Over the past couple of days, I’ve been reflecting on the tone of this ongoing discussion, between us and other people within furry, and comparing that with the tone of similar discussions in other male-dominated geek-heavy groups. The ongoing culture wars in groups like gaming, sci-fi, IT, and geek culture hotspots like 4chan and Reddit are famously bad-tempered and full of extreme points of view, on both sides. And that’s even before we get into flashpoints like Gamergate and Puppygate. By contrast, discussion on gender politics within furry is level-headed, thoughtful, and moderate.
I think that’s a sign that furry is going pretty well, all things considered (although of course I think we have a long way to go).
Anyone interested in my arguments can follow the links that you have kindly included in your piece, and read them there. I have no doubt that people can make up their own mind, and I equally have little doubt they appreciate the ability to read both sides, here and on [a][s].

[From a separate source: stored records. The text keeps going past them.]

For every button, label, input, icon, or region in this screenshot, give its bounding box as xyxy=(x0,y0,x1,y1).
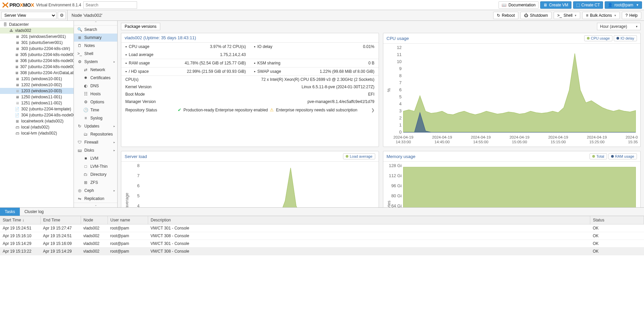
menu-ceph[interactable]: ◎Ceph▸ xyxy=(74,187,117,195)
log-tab-cluster-log[interactable]: Cluster log xyxy=(20,208,48,216)
tree-item[interactable]: 🖥1203 (windows10-003) xyxy=(0,88,74,94)
dns-icon: ◐ xyxy=(83,84,88,88)
tree-item-label: 304 (ubuntu-2204-k8s-node001) xyxy=(21,113,74,117)
tree-item[interactable]: 🗄Datacenter xyxy=(0,21,74,28)
tree-item[interactable]: 🖥1251 (windows11-002) xyxy=(0,100,74,106)
table-row[interactable]: Apr 19 15:14:29Apr 19 15:16:09vlads002ro… xyxy=(0,240,644,248)
column-header[interactable]: Start Time ↓ xyxy=(0,216,40,224)
menu-lvm[interactable]: ■LVM xyxy=(74,154,117,162)
menu-zfs[interactable]: ⊞ZFS xyxy=(74,178,117,187)
svg-text:7: 7 xyxy=(137,173,139,178)
tree-item[interactable]: 🖧vlads002 xyxy=(0,28,74,34)
main-area: 🗄Datacenter🖧vlads002🖥201 (windowsServer0… xyxy=(0,21,644,207)
tree-item[interactable]: 🖥306 (ubuntu-2204-k8s-node003) xyxy=(0,58,74,64)
tree-item[interactable]: 🖥1250 (windows11-001) xyxy=(0,94,74,100)
menu-label: Replication xyxy=(84,196,104,201)
legend-dot-icon xyxy=(616,37,619,40)
vm-icon: 🖥 xyxy=(15,41,19,45)
column-header[interactable]: End Time xyxy=(40,216,81,224)
menu-replication[interactable]: ⇋Replication xyxy=(74,195,117,203)
menu-network[interactable]: ⇄Network xyxy=(74,66,117,74)
resource-tree[interactable]: 🗄Datacenter🖧vlads002🖥201 (windowsServer0… xyxy=(0,21,74,207)
tree-item[interactable]: 🖥307 (ubuntu-2204-k8s-node004) xyxy=(0,64,74,70)
svg-text:10: 10 xyxy=(397,59,401,64)
tree-settings-button[interactable]: ⚙ xyxy=(58,12,66,19)
net-icon: ⊞ xyxy=(15,119,19,123)
toolbar-row: Server View ⚙ Node 'vlads002' ↻Reboot ⏻S… xyxy=(0,10,644,21)
tree-item[interactable]: 🖥201 (windowsServer001) xyxy=(0,34,74,40)
table-row[interactable]: Apr 19 15:24:51Apr 19 15:27:47vlads002ro… xyxy=(0,224,644,232)
menu-time[interactable]: 🕒Time xyxy=(74,106,117,114)
menu-firewall[interactable]: 🛡Firewall▸ xyxy=(74,138,117,146)
menu-dns[interactable]: ◐DNS xyxy=(74,82,117,90)
column-header[interactable]: Node xyxy=(81,216,108,224)
menu-system[interactable]: ⚙System▸ xyxy=(74,58,117,66)
svg-text:112 Gi: 112 Gi xyxy=(389,173,401,178)
ksm-icon: ▪ xyxy=(254,61,255,65)
repl-icon: ⇋ xyxy=(77,196,82,201)
status-label: SWAP usage xyxy=(257,69,281,74)
help-button[interactable]: ?Help xyxy=(622,12,641,19)
svg-text:0: 0 xyxy=(399,130,401,135)
menu-repositories[interactable]: 🗂Repositories xyxy=(74,130,117,138)
menu-label: Summary xyxy=(84,35,101,40)
menu-shell[interactable]: >_Shell xyxy=(74,50,117,58)
tree-item[interactable]: 🖥1202 (windows10-002) xyxy=(0,82,74,88)
reboot-button[interactable]: ↻Reboot xyxy=(493,12,519,19)
documentation-button[interactable]: 📖Documentation xyxy=(499,1,539,9)
menu-directory[interactable]: 🗀Directory xyxy=(74,170,117,178)
tree-item[interactable]: 🖥301 (ubuntuServer001) xyxy=(0,40,74,46)
swap-icon: ▪ xyxy=(254,69,255,74)
tree-item[interactable]: 🖥303 (ubuntu-2204-k8s-ctrlr) xyxy=(0,46,74,52)
column-header[interactable]: Description xyxy=(148,216,590,224)
view-mode-select[interactable]: Server View xyxy=(1,12,56,19)
shutdown-button[interactable]: ⏻Shutdown xyxy=(520,12,551,19)
table-row[interactable]: Apr 19 15:13:22Apr 19 15:14:29vlads002ro… xyxy=(0,248,644,255)
menu-expand-toggle[interactable]: ⌄ xyxy=(74,203,117,207)
shell-button[interactable]: >_Shell▾ xyxy=(554,12,580,19)
menu-collapse-toggle[interactable]: ⌃ xyxy=(74,21,117,25)
tree-item[interactable]: 🗃local (vlads002) xyxy=(0,124,74,130)
bulk-actions-button[interactable]: ≡Bulk Actions▾ xyxy=(582,12,619,19)
menu-label: Hosts xyxy=(90,92,101,96)
column-header[interactable]: Status xyxy=(590,216,644,224)
tree-item[interactable]: 📄302 (ubuntu-2204-template) xyxy=(0,106,74,112)
time-range-select[interactable]: Hour (average)▾ xyxy=(597,23,641,30)
column-header[interactable]: User name xyxy=(108,216,148,224)
menu-lvm-thin[interactable]: □LVM-Thin xyxy=(74,162,117,170)
server-icon: 🗄 xyxy=(3,22,7,27)
chevron-right-icon[interactable]: ❯ xyxy=(371,108,375,112)
mem-chart-title: Memory usage xyxy=(387,154,416,159)
global-search[interactable] xyxy=(83,1,137,9)
user-menu-button[interactable]: 👤root@pam▼ xyxy=(605,1,642,9)
tree-item[interactable]: 🖥308 (ubuntu-2204-ArcDataLabs) xyxy=(0,70,74,76)
create-vm-button[interactable]: 🖥Create VM xyxy=(540,1,571,9)
menu-syslog[interactable]: ≡Syslog xyxy=(74,114,117,122)
menu-disks[interactable]: 🖴Disks▸ xyxy=(74,146,117,154)
menu-summary[interactable]: ≣Summary xyxy=(74,34,117,42)
menu-options[interactable]: ⚙Options xyxy=(74,98,117,106)
menu-search[interactable]: 🔍Search xyxy=(74,25,117,34)
task-table: Start Time ↓End TimeNodeUser nameDescrip… xyxy=(0,216,644,255)
menu-certificates[interactable]: ✸Certificates xyxy=(74,74,117,82)
package-versions-button[interactable]: Package versions xyxy=(121,23,160,30)
tree-item[interactable]: 📄304 (ubuntu-2204-k8s-node001) xyxy=(0,112,74,118)
menu-label: LVM-Thin xyxy=(90,164,108,169)
menu-updates[interactable]: ↻Updates▸ xyxy=(74,122,117,130)
tree-item[interactable]: 🗃local-lvm (vlads002) xyxy=(0,130,74,136)
status-line: ▪RAM usage41.78% (52.54 GiB of 125.77 Gi… xyxy=(121,59,250,67)
log-tab-tasks[interactable]: Tasks xyxy=(0,208,20,216)
chevron-right-icon: ▸ xyxy=(114,60,115,63)
status-line: ▪IO delay0.01% xyxy=(250,43,379,51)
legend-dot-icon xyxy=(592,155,595,158)
tree-item[interactable]: 🖥1201 (windows10-001) xyxy=(0,76,74,82)
tree-item[interactable]: ⊞localnetwork (vlads002) xyxy=(0,118,74,124)
legend-dot-icon xyxy=(346,155,348,158)
menu-hosts[interactable]: ☷Hosts xyxy=(74,90,117,98)
tree-item[interactable]: 🖥305 (ubuntu-2204-k8s-node002) xyxy=(0,52,74,58)
search-input[interactable] xyxy=(83,1,137,9)
menu-notes[interactable]: 🗒Notes xyxy=(74,42,117,50)
create-ct-button[interactable]: ⬚Create CT xyxy=(573,1,603,9)
info-value: 72 x Intel(R) Xeon(R) CPU E5-2699 v3 @ 2… xyxy=(261,77,375,82)
table-row[interactable]: Apr 19 15:16:10Apr 19 15:24:51vlads002ro… xyxy=(0,232,644,240)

It’s remarkable to me how the two of us have such different interpretations of the data and other evidence. I cited a peer-reviewed paper, research performed by the IARP, and of course drew on the stories from women in that Eurofurence thread, among many others sources. That’s not to say that your interpretations are wrong – I think you’ve made good arguments for your point of view in each case (and others). I’m saying that these issues are complex, and that nobody should be confusing opinion – mine or yours – for fact.
I think that pieces like yours here do a lot of good, because they make people aware of the issue (or potential issue) of sexism in male-dominated spaces like furry. Information, discussion, and analysis is only going to help people become more informed. And hopefully they enjoy the read as well.